[Document understanding data]
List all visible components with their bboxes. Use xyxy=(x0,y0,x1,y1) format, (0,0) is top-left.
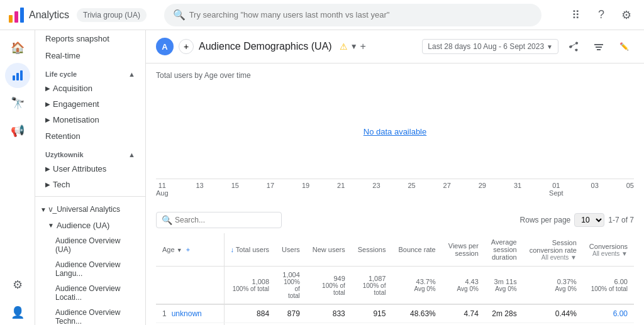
x-label-6: 23 xyxy=(372,182,380,197)
share-icon-button[interactable] xyxy=(564,36,584,57)
account-chip[interactable]: Trivia group (UA) xyxy=(77,8,147,22)
col-header-age[interactable]: Age ▼ + xyxy=(156,233,224,267)
add-comparison-icon[interactable]: + xyxy=(360,41,366,52)
cell-sessions: 49 xyxy=(352,323,392,326)
date-range-picker[interactable]: Last 28 days 10 Aug - 6 Sept 2023 ▼ xyxy=(422,39,558,54)
sidebar-group-tech[interactable]: ▶ Tech xyxy=(35,177,145,192)
sidebar-group-monetisation[interactable]: ▶ Monetisation xyxy=(35,112,145,128)
help-icon-button[interactable]: ? xyxy=(591,5,611,25)
add-report-button[interactable]: + xyxy=(179,39,194,54)
nav-reports-icon[interactable] xyxy=(5,63,30,88)
sidebar-group-engagement[interactable]: ▶ Engagement xyxy=(35,96,145,112)
col-header-conversion-rate[interactable]: Sessionconversion rateAll events ▼ xyxy=(523,233,583,267)
nav-home-icon[interactable]: 🏠 xyxy=(5,35,30,60)
sidebar-v-universal-label: v_Universal Analytics xyxy=(49,205,120,214)
table-search[interactable]: 🔍 xyxy=(156,212,282,228)
chevron-down-icon: ▼ xyxy=(177,247,182,253)
x-label-13: 05 xyxy=(626,182,634,197)
nav-configure-icon[interactable]: ⚙ xyxy=(5,272,30,297)
col-header-new-users[interactable]: New users xyxy=(306,233,352,267)
chart-x-axis: 11Aug 13 15 17 19 21 23 25 27 29 31 01Se… xyxy=(156,179,634,199)
cell-age[interactable]: unknown xyxy=(172,309,202,318)
cell-total-users: 38 xyxy=(224,323,275,326)
chevron-right-icon: ▶ xyxy=(45,101,50,107)
cell-bounce-rate: 16.33% xyxy=(392,323,441,326)
col-header-total-users[interactable]: ↓ Total users xyxy=(224,233,275,267)
sidebar-acquisition-label: Acquisition xyxy=(53,84,92,93)
grid-icon-button[interactable]: ⠿ xyxy=(566,5,586,25)
x-label-5: 21 xyxy=(337,182,345,197)
topbar-icons: ⠿ ? ⚙ xyxy=(566,5,636,25)
col-header-avg-session[interactable]: Averagesessionduration xyxy=(485,233,523,267)
cell-views-per-session: 4.74 xyxy=(442,304,485,323)
chevron-right-icon: ▶ xyxy=(45,116,50,123)
customize-icon-button[interactable] xyxy=(589,36,609,57)
sidebar-item-reports-snapshot[interactable]: Reports snapshot xyxy=(35,30,145,47)
cell-users: 879 xyxy=(275,304,306,323)
rows-per-page-label: Rows per page xyxy=(520,216,571,224)
sidebar-lifecycle-collapse[interactable]: ▲ xyxy=(128,70,135,78)
report-title-actions: ⚠ ▼ + xyxy=(340,41,366,52)
chevron-right-icon: ▶ xyxy=(45,181,50,188)
search-bar[interactable]: 🔍 xyxy=(164,4,541,26)
col-header-conversions[interactable]: ConversionsAll events ▼ xyxy=(583,233,634,267)
col-header-bounce-rate[interactable]: Bounce rate xyxy=(392,233,441,267)
nav-advertising-icon[interactable]: 📢 xyxy=(5,118,30,143)
cell-new-users: 31 xyxy=(306,323,352,326)
sidebar-group-acquisition[interactable]: ▶ Acquisition xyxy=(35,80,145,96)
sidebar-monetisation-label: Monetisation xyxy=(53,115,99,124)
sidebar-retention-label: Retention xyxy=(45,131,80,141)
sidebar-item-real-time[interactable]: Real-time xyxy=(35,47,145,64)
settings-icon-button[interactable]: ⚙ xyxy=(616,5,636,25)
x-label-12: 03 xyxy=(591,182,599,197)
date-range-label: Last 28 days xyxy=(428,42,470,51)
sidebar-deep-audience-overview[interactable]: Audience Overview (UA) xyxy=(35,233,145,257)
total-views-per-session: 4.43 Avg 0% xyxy=(442,267,485,305)
sidebar-v-universal-header[interactable]: ▼ v_Universal Analytics xyxy=(35,201,145,218)
nav-admin-icon[interactable]: 👤 xyxy=(5,300,30,325)
sidebar-section-user: Uzytkownik ▲ xyxy=(35,145,145,161)
cell-total-users: 884 xyxy=(224,304,275,323)
svg-rect-2 xyxy=(20,8,24,23)
col-header-sessions[interactable]: Sessions xyxy=(352,233,392,267)
table-totals-row: 1,008 100% of total 1,004 100% of total … xyxy=(156,267,634,305)
rows-per-page-select[interactable]: 10 25 50 xyxy=(574,213,604,227)
total-avg-session: 3m 11s Avg 0% xyxy=(485,267,523,305)
col-header-users[interactable]: Users xyxy=(275,233,306,267)
chevron-down-icon: ▼ xyxy=(48,222,54,229)
x-label-9: 29 xyxy=(479,182,486,197)
search-input[interactable] xyxy=(189,10,533,19)
col-header-views-per-session[interactable]: Views persession xyxy=(442,233,485,267)
cell-users: 38 xyxy=(275,323,306,326)
nav-explore-icon[interactable]: 🔭 xyxy=(5,91,30,116)
chevron-down-icon[interactable]: ▼ xyxy=(350,42,358,51)
sidebar-engagement-label: Engagement xyxy=(53,99,99,109)
sidebar-deep-audience-tech[interactable]: Audience Overview Techn... xyxy=(35,305,145,325)
sidebar-deep-audience-location[interactable]: Audience Overview Locati... xyxy=(35,281,145,305)
pencil-icon-button[interactable]: ✏️ xyxy=(614,36,634,57)
sidebar-group-user-attributes[interactable]: ▶ User Attributes xyxy=(35,161,145,177)
sidebar-item-retention[interactable]: Retention xyxy=(35,128,145,145)
cell-conversions: 0.00 xyxy=(583,323,634,326)
sidebar-group-audience-ua[interactable]: ▼ Audience (UA) xyxy=(35,218,145,233)
no-data-text[interactable]: No data available xyxy=(364,127,426,136)
search-icon: 🔍 xyxy=(173,9,186,21)
cell-num-age: 235-44 xyxy=(156,323,224,326)
report-header: A + Audience Demographics (UA) ⚠ ▼ + Las… xyxy=(146,30,644,63)
table-toolbar: 🔍 Rows per page 10 25 50 1-7 of 7 xyxy=(156,207,634,233)
add-col-button[interactable]: + xyxy=(186,246,190,253)
data-table: Age ▼ + ↓ Total users Users New users Se… xyxy=(156,233,634,325)
sidebar-deep-audience-language[interactable]: Audience Overview Langu... xyxy=(35,257,145,281)
table-search-input[interactable] xyxy=(175,216,276,224)
table-row: 235-44 38 38 31 49 16.33% 2.06 7m 01s 0%… xyxy=(156,323,634,326)
main-layout: 🏠 🔭 📢 ⚙ 👤 Reports snapshot Real-time Lif… xyxy=(0,30,644,325)
x-label-1: 13 xyxy=(196,182,203,197)
total-total-users: 1,008 100% of total xyxy=(224,267,275,305)
report-avatar: A xyxy=(156,38,174,55)
sidebar-user-collapse[interactable]: ▲ xyxy=(128,151,135,158)
cell-num-age: 1unknown xyxy=(156,304,224,323)
cell-conversion-rate: 0.44% xyxy=(523,304,583,323)
total-users: 1,004 100% of total xyxy=(275,267,306,305)
chart-section: Total users by Age over time No data ava… xyxy=(146,63,644,207)
table-row: 1unknown 884 879 833 915 48.63% 4.74 2m … xyxy=(156,304,634,323)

§ **Problem description**
Reproduce all lines from the records above that include the word "engagement".

§ **Result of the exercise**
sidebar-group-engagement[interactable]: ▶ Engagement xyxy=(35,96,145,112)
sidebar-engagement-label: Engagement xyxy=(53,99,99,109)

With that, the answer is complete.